Je suis retombé sur l’homme invisible

par Antonin Crenn

Le prof avait eu une bonne idée : il nous avait fait travailler sur « l’empreinte du corps ». Chacun avait donc fait un truc sur le thème ; puis, il a envoyé nos réalisations à ce concours, parce qu’il n’avait pas choisi par hasard ce thème pour la classe : c’était précisément celui du concours.

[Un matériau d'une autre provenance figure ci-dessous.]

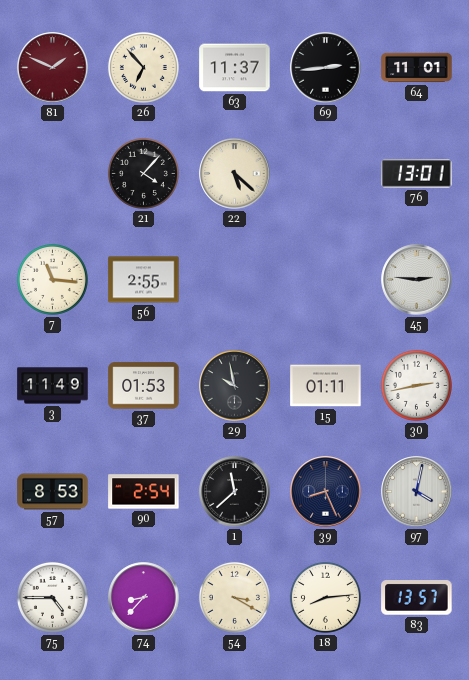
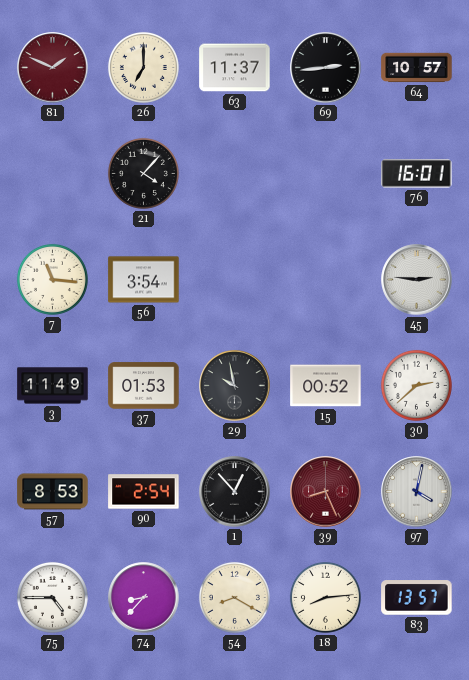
26: 6:53 -> 7:00
64: 11:01 -> 10:57
22: 5:22 -> none
76: 13:01 -> 16:01
56: 2:55 -> 3:54
15: 01:11 -> 00:52
30: 2:43 -> 2:38
1: 11:38 -> 12:53
39 dial: navy -> burgundy
54: 3:20 -> 8:20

Et moi, j’ai gagné un prix, grâce à cette vidéo que j’avais intitulée La vie quotidienne de l’homme invisible (ou : « l’empreinte sans le corps »), bricolée avec des moyens cheap au possible, avec mon appareil photo compact et le PC du salon.

J’avais dix-neuf ans, c’était à l’école Estienne et je viens de retomber sur cette vidéo sur mon disque dur. Le concours était organisé par LVMH : ça fait rigoler (ou grincer des dents) quand on connaît mes idées. Vous allez me dire (et vous aurez raison) que c’était de l’argent sale, mais c’était aussi la première (et la seule fois) de ma vie qu’on me donnait une somme à quatre chiffres en échange de rien du tout – puisque le travail, je l’avais déjà fait, pour l’école. Dans ma tête, la voix d’un petit diable m’a dit : « Te pose pas de questions, prends l’oseille et tire-toi ». Le chèque m’a payé le brave MacBook qui me sert toujours dix ans après, et aussi quelques loyers à Varsovie. Parce que j’ai pris l’oseille et je me suis tiré, oui : j’ai financé mon Erasmus avec ça.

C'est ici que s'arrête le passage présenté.